→ **DATA FOR THIS EXERCISE**:
□ □ □ □ □
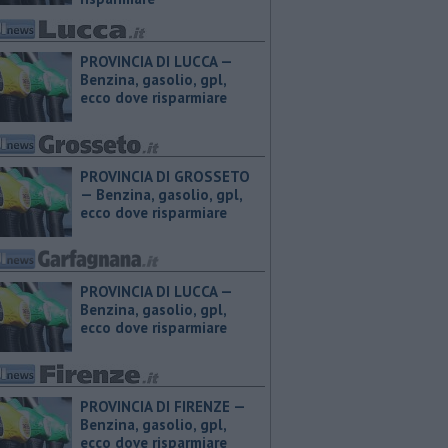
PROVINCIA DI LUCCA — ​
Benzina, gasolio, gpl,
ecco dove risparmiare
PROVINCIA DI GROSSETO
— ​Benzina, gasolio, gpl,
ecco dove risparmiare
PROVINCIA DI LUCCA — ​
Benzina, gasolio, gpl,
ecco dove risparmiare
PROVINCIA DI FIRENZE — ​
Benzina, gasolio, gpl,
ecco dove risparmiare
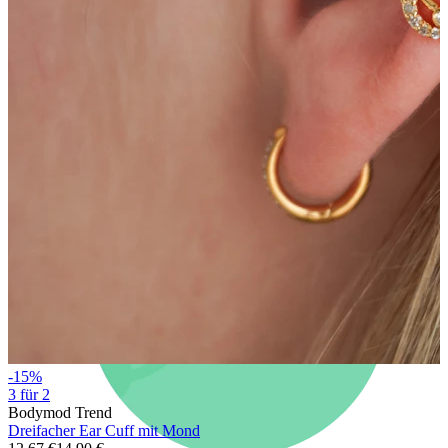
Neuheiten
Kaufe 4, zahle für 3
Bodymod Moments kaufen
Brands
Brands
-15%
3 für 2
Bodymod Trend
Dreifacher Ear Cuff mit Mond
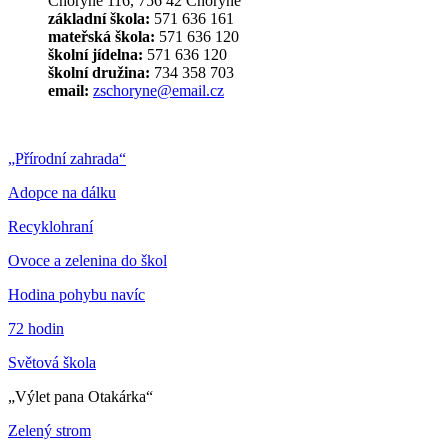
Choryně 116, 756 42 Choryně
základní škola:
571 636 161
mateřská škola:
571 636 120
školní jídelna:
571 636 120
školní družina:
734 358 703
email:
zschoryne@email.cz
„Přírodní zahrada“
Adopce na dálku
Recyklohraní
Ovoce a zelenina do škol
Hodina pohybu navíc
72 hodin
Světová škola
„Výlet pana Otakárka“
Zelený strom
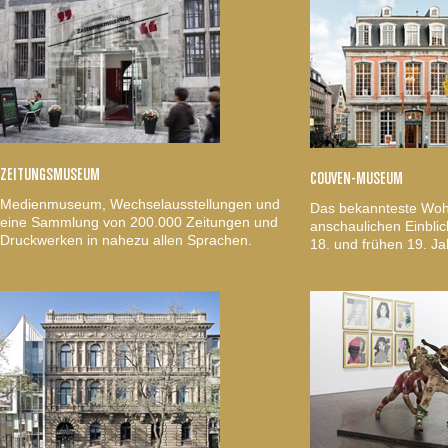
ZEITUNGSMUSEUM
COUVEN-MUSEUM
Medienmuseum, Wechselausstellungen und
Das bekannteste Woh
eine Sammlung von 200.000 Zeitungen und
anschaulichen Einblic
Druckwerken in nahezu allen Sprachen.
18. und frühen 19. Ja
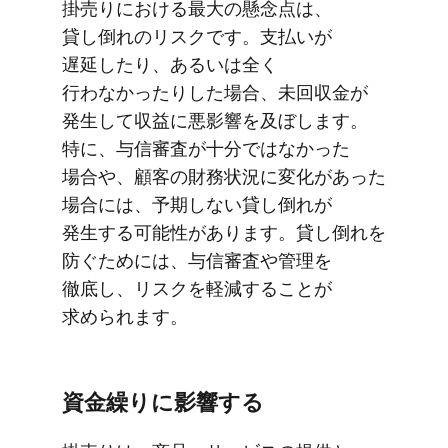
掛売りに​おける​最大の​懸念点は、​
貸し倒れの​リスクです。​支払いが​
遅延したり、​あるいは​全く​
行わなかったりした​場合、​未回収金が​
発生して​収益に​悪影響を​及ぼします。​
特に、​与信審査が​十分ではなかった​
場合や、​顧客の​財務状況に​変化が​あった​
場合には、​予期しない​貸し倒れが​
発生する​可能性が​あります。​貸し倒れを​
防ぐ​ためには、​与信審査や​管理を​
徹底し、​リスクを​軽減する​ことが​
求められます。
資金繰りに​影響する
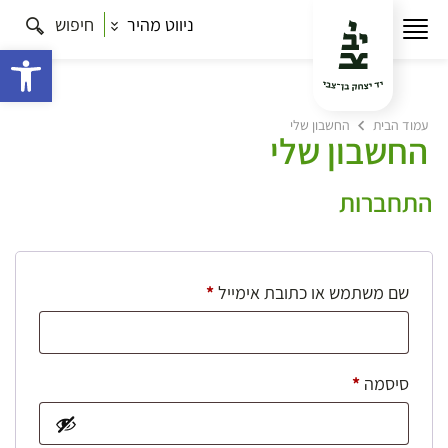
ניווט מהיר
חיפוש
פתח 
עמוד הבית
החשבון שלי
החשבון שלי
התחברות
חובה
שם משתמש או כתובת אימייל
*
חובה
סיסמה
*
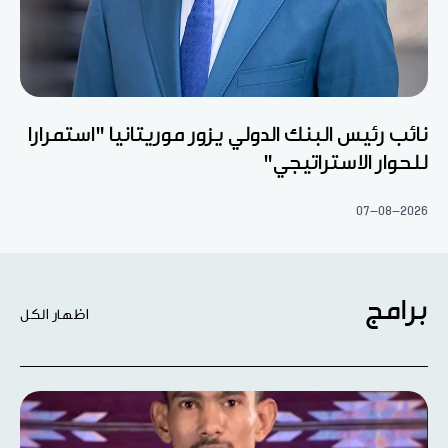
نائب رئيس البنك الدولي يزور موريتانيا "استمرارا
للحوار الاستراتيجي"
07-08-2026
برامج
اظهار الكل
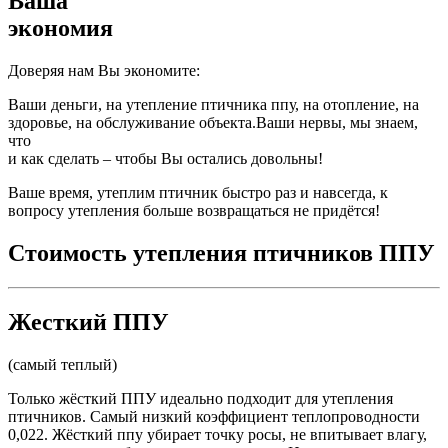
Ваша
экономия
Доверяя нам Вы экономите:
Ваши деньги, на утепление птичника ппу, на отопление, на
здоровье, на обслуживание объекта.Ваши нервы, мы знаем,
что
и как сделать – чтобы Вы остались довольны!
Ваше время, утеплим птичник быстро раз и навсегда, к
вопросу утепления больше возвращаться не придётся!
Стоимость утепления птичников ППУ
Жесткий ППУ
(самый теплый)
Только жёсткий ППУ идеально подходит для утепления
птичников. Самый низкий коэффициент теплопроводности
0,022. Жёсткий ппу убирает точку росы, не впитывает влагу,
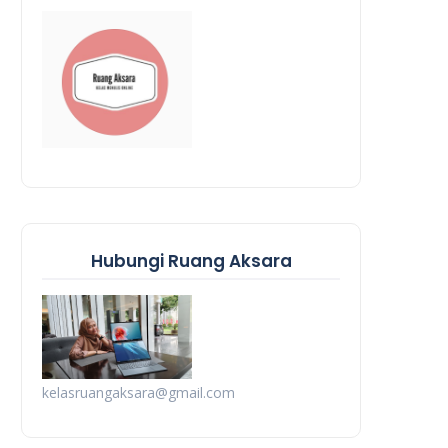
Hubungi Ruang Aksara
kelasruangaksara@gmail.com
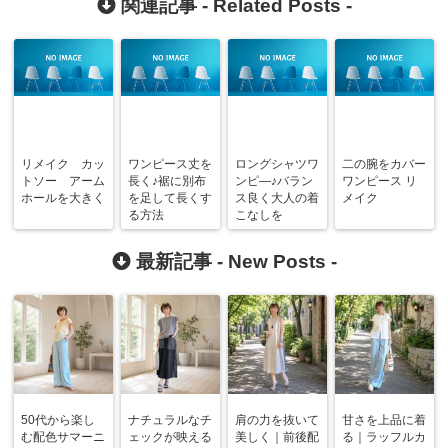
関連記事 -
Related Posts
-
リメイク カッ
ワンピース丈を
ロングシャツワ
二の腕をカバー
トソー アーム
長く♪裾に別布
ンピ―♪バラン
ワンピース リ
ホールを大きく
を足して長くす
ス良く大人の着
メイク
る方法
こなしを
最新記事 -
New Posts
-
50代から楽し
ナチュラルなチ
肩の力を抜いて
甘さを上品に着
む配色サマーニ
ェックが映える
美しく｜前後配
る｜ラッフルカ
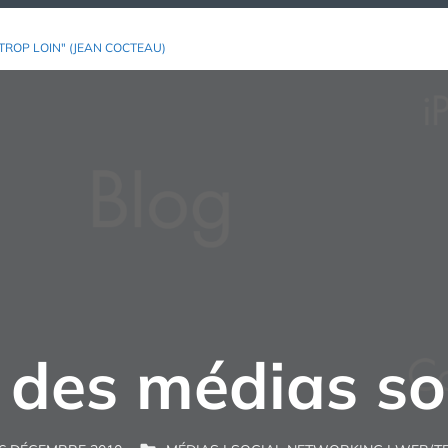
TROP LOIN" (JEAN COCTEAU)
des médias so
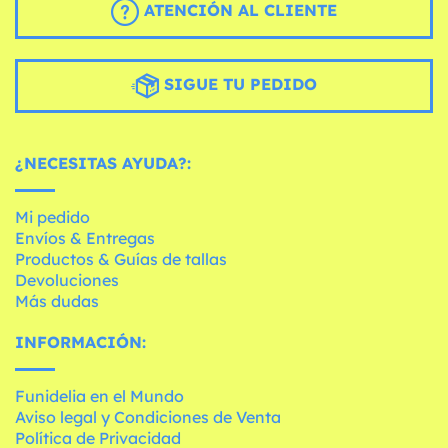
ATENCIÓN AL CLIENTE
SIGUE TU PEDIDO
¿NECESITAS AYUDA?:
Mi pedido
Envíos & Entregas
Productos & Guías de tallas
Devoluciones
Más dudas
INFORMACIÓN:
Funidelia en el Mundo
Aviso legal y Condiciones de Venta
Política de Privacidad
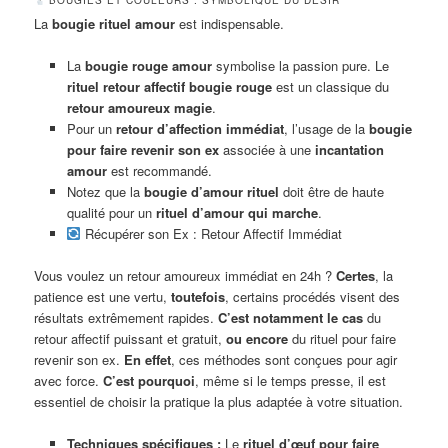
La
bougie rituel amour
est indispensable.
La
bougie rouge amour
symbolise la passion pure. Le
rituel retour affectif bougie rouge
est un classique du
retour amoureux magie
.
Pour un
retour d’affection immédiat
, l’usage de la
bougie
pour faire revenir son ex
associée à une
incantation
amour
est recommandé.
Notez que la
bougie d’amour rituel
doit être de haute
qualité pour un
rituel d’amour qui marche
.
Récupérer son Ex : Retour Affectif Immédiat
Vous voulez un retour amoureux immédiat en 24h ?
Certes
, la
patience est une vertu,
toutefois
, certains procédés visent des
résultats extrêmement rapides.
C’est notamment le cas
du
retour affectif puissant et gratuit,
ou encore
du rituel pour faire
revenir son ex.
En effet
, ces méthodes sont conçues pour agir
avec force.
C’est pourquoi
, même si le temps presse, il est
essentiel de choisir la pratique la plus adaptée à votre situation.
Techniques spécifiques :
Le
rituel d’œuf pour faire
□ □ □ □ □
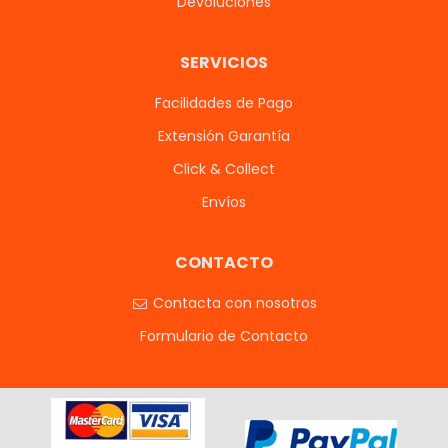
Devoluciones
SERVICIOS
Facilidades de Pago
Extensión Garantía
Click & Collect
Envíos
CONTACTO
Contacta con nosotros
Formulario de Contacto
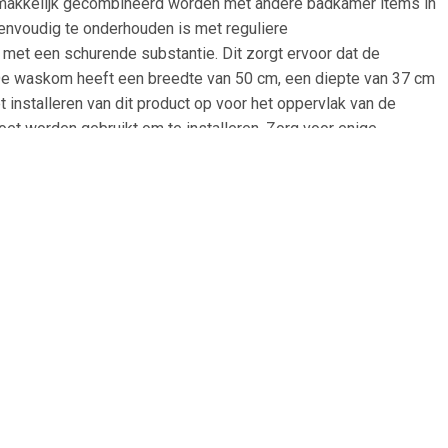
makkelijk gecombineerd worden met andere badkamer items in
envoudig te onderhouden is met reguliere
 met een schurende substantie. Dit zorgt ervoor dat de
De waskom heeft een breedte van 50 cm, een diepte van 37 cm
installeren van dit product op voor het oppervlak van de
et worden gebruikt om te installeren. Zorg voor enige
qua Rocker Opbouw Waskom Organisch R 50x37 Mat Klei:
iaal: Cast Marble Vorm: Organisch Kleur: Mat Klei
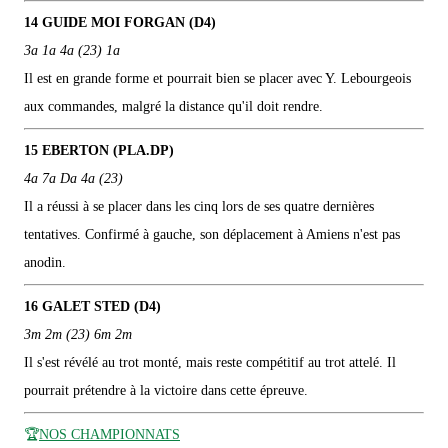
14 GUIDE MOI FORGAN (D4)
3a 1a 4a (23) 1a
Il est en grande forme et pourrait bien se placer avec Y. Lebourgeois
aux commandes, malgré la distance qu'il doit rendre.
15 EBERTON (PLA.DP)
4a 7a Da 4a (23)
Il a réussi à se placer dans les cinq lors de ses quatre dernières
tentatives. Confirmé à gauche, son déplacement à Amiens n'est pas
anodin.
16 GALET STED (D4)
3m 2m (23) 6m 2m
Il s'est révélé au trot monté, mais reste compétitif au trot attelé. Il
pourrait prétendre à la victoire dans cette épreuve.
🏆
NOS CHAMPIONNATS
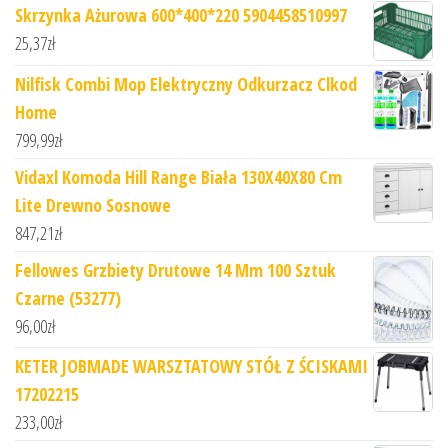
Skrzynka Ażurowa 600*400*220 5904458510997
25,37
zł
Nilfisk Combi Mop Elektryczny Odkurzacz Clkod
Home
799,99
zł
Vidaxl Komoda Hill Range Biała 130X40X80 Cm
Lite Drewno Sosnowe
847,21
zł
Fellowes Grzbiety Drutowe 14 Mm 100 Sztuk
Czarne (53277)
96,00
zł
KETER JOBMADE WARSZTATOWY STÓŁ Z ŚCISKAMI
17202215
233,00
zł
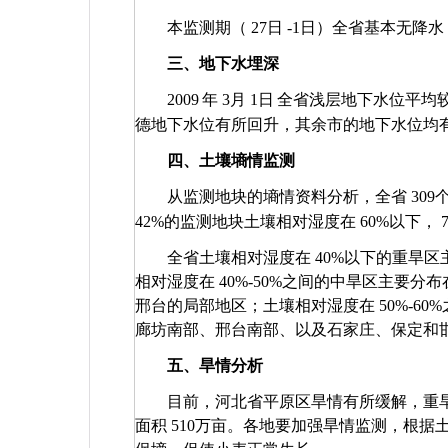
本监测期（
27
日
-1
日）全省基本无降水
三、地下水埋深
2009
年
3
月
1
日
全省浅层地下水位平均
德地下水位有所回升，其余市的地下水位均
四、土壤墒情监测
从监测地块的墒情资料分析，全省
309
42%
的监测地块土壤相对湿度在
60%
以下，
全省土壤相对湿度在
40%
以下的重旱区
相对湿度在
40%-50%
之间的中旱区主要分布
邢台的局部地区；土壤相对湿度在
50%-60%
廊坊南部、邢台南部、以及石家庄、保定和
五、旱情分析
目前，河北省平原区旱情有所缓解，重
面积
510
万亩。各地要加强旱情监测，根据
□ □ □ □ □
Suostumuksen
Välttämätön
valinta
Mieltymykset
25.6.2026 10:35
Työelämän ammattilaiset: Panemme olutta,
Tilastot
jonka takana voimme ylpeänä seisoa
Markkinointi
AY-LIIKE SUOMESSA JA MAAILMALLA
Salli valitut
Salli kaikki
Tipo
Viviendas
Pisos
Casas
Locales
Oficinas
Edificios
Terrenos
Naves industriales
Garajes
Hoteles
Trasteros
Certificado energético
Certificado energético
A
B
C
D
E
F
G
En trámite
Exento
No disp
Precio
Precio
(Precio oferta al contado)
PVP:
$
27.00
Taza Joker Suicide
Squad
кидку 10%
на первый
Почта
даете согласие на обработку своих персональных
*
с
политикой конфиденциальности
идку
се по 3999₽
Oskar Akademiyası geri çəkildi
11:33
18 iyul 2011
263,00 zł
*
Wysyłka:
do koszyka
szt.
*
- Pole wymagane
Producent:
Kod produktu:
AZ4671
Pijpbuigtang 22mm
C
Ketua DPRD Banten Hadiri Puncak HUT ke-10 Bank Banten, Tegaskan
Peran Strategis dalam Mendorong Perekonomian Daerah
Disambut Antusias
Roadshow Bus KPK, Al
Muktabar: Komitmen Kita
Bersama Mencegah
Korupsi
□ □ □ □ □
→ **TASK**: Among the lines above, which ones include the word "Organisch"? Copy them.

→ **REPLY**:
qua Rocker Opbouw Waskom Organisch R 50x37 Mat Klei:
iaal: Cast Marble Vorm: Organisch Kleur: Mat Klei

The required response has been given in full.